----- RECORDS SHOWN -----

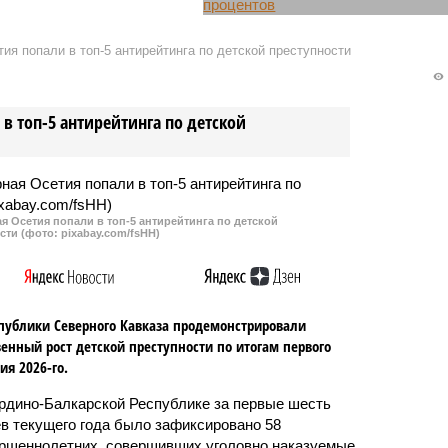
ого федерального округа
Дагестан стал регионом с самым
о заметное улучшение
большим спадом производства
ия попали в топ-5 антирейтинга по детской преступности
лей доступности жилья.
за первую половину этого года. 
обходимый семье со
у некоторых соседей республик
атистической зарплатой
по СКФО промышленность
в топ-5 антирейтинга по детской
ребёнком для
только растет.
ия на квартиру
 60 кв.
 Осетия попали в топ-5 антирейтинга по детской
сти (фото: pixabay.com/fsHH)
публики Северного Кавказа продемонстрировали
енный рост детской преступности по итогам первого
ия 2026-го.
рдино-Балкарской Республике за первые шесть
в текущего года было зафиксировано 58
ршеннолетних, совершивших уголовно наказуемые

-----

WHAT THE TASK ASKS -
Output the line holding "в текущего года было зафиксировано 58", then every later line through the end of the records above, exactly as given and nothing else.

THE ANSWER -
в текущего года было зафиксировано 58
ршеннолетних, совершивших уголовно наказуемые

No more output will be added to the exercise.